Let $\bar P$ be a coupling of $P_1$ and $P_2$, meaning that $\bar P$ is a measure on $(\mathcal{X} \times \mathcal{X}, \mathscr{F} \otimes \mathscr{F})$ with $\bar P(A \times \mathcal{X}) = P_1(A)$ and $\bar P(\mathcal{X} \times A) = P_2(A)$ for all $A \in \mathscr{F}$.

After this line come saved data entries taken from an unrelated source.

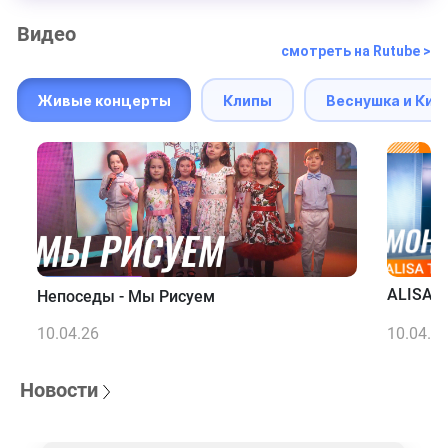
Видео
смотреть на Rutube >
Живые концерты
Клипы
Веснушка и Кип
ALISA T
Непоседы - Мы Рисуем
10.04.26
10.04.2
Новости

Does there exist a coupling $\bar Q$ of $Q_1$ and $Q_2$ such that $\bar P(B) \leq \bar Q(B)$ for
any $B \in \mathscr{F} \otimes \mathscr{F}$?
Thank you very much!
Best Answer
Taking $A=\mathcal{X}$ in the definition of the coupling $\bar P$, we infer that $P_1(\mathcal{X})=P_2(\mathcal{X})$. Call this number $p$. If $p=1$ then $Q_i=P_i$ so we may assume that $p<1$. Write $M_i=Q_i-P_i$ for $i=1,2$ and define $$\bar Q=\bar P+\frac{M_1 \times M_2}{1-p} \,,$$ where $M_1 \times M_2$ is the product measure. Then for all $A \in \mathscr{F}$ we have $$\bar Q(A \times \mathcal{X}) = P_1(A)+\frac{M_1(A)M_2(\mathcal{X})}{1-p}=Q_1(A)$$ and similarly $\bar Q(\mathcal{X} \times A) = Q_2(A)$.